Ich benutze den ServerSocketChannel, SocketChannel für die Netzwerkimplementierung da ich auf nicht blockierendes schreiben und lesen angewiesen bin. Ich kann leider nicht für jede Verbindung einen eigenen Thread starten! 

Wie bereits gesagt ist die Kommunikation per Telnet mit dem Server ohne weiteres möglich. Die Strings kommen korrekt an etc. Nur wenn die beiden Java Teile miteinander kommunizieren versteht der Client nur Bahnhof obwohl die Implementierung zum String lesen in Server und Client indentisch sind. 

Ich weiss aber auch leider nicht genau auf Basis welches Character Encodings das dann abläuft. Java arbeitet mit Unicode aber gilt das auch für die Sockets? Bzw. wie arbeitet Telnet? Auch Telnet muss ja aufgrund irgendeiner Tabelle die Bytes wieder in lesbare Buchstaben zurückwandeln. 

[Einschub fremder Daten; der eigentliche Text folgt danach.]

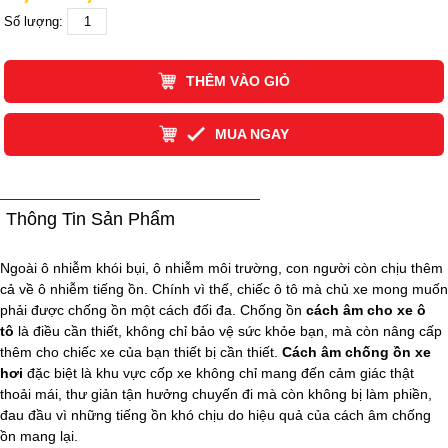
Số lượng:
THÊM VÀO GIỎ
MUA NGAY
Thông Tin Sản Phẩm
Ngoài ô nhiễm khói bụi, ô nhiễm môi trường, con người còn chịu thêm
cả về ô nhiễm tiếng ồn. Chính vì thế, chiếc ô tô mà chủ xe mong muốn
phải được chống ồn một cách đối đa. Chống ồn
cách âm cho xe ô
tô
là điều cần thiết, không chỉ bảo vệ sức khỏe bạn, mà còn nâng cấp
thêm cho chiếc xe của bạn thiết bị cần thiết.
Cách âm chống ồn xe
hơi
đặc biệt là khu vực cốp xe không chỉ mang đến cảm giác thật
thoải mái, thư giản tận hưởng chuyến đi mà còn không bị làm phiền,
đau đầu vì những tiếng ồn khó chịu do hiệu quả của cách âm chống
ồn mang lại.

Ein wirklich schlechter Workarround wäre natürlich immer das erste von 2 Zeichen zu löschen die ankommen aber das kann ja irgendwie nicht die Lösung sein. 

Grüße

TheNME123


----------



## Murray (17. Nov 2006)

Ich habe es nicht ausprobiert, aber m.E. sollte man die mit putChar in einen ByteBuffer gepackten Characters auch nur mit getChar wieder auslesen. Die Annahme, dass die interne Repräsentation (also die beiden beim putChar in den ByteBuffer geschriebenen Bytes) irgendeinem Encoding entspräche, kann man wohl nicht treffen (ist es nicht auch so, dass das Encoding i.d.R. die 2-Byte-Unicode-Sequenz auf ein Byte abbildet?).

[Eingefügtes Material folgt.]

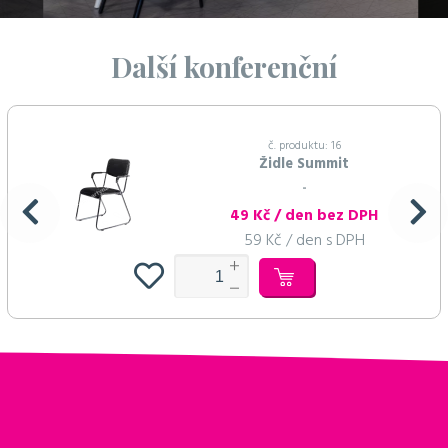
Další konferenční
č. produktu: 16
Židle Summit
...
49 Kč / den bez DPH
59 Kč / den s DPH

Sollte es nicht reichen, im Client den ByteBuffer mit getChar auszulesen, dabei zeichenweise einen CharBuffer zu füllen und dann mit CharBuffer#toString den String zu holen?


----------



## TheNME123 (17. Nov 2006)

Danke Murray das war der entscheidende Tip! Es scheint sich dabei in der Tat nicht um ein richtiges Encoding zu handeln. Im Endeffekt ist die Lösung noch ein bisschen simpler als mit getChar.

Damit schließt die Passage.